The mandate for the 2009 Fund also provided that only bonds denominated in NOK, GBP, EUR or USD were eligible for investment. Furthermore, the mandate for the 2009 Fund restricted investment in bonds issued by issuers with ratings below Investment Grade (BBB or better) to 30 per cent of the 2009 Fund, and excluded issuers with ratings at CCC+ or below. For issuers with no credit rating, Folketrygdfondet would undertake a separate credit assessment to ensure that the relevant issuers’ creditworthiness satisfied the said principles.

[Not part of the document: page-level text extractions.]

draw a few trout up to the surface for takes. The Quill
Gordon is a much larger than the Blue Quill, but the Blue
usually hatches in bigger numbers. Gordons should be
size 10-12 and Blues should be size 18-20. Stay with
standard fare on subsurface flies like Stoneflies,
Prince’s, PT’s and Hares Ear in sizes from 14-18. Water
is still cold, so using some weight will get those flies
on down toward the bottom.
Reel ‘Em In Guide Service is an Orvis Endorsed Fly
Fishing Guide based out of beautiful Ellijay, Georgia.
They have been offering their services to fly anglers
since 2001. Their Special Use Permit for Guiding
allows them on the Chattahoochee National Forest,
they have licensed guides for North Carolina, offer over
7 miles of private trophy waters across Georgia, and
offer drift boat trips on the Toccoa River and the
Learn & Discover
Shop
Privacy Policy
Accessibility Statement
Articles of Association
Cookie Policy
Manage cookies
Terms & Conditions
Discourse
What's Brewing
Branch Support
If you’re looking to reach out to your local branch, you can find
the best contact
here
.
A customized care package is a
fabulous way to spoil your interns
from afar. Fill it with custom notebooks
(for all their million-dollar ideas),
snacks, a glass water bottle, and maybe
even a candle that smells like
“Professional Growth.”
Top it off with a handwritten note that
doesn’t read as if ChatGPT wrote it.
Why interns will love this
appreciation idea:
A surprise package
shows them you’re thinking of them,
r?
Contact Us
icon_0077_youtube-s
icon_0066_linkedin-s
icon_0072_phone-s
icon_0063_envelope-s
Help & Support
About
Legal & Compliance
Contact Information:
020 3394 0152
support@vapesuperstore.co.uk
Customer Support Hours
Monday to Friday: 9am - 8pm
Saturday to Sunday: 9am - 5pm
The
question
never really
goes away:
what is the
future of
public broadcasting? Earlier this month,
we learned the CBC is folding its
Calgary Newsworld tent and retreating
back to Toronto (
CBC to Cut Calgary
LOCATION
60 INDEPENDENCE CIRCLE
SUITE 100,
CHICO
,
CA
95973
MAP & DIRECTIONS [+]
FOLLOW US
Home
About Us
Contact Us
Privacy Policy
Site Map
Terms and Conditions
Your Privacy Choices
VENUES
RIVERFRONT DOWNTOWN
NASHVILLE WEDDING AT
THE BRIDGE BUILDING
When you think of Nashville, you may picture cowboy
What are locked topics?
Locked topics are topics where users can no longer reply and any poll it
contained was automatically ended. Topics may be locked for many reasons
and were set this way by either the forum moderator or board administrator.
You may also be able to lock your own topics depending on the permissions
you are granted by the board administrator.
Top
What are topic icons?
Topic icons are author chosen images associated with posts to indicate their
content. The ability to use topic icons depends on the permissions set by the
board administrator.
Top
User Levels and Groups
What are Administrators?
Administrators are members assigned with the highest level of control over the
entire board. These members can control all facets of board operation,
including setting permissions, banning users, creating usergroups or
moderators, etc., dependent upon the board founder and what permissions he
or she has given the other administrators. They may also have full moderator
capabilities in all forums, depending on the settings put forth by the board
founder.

Finally, the maximum exposure towards one issuer was not to exceed 5 per cent of the 2009 Fund’s assets. With the more general profile of the Fund compared to the financial institution focus of the 2009 Fund, it may well be that the criteria regarding creditworthiness will be amended or modified, yet with the general aim of attractive returns to be maintained.

Both the loan guarantee scheme and the Fund are expected to be presented to the Parliament for approval shortly.

BAHR’s view:

The COVID-19 crisis and the simultaneous oil price crash has put several businesses under extreme pressure, and several enterprises experience extraordinary and dramatic challenges. In these circumstances it is essential that the measures and policies proposed by the Government are implemented without delay and in a manner which will make them readily available to business in a  practical fashion to enable sound enterprises to get through the crisis. The measures proposed till date constitute a start, which will have to be followed up with new and additional initiatives as the crisis develops by the day.

BAHR will continue to monitor and assess the developments and revert with further information and analysis as further plans and details emerge.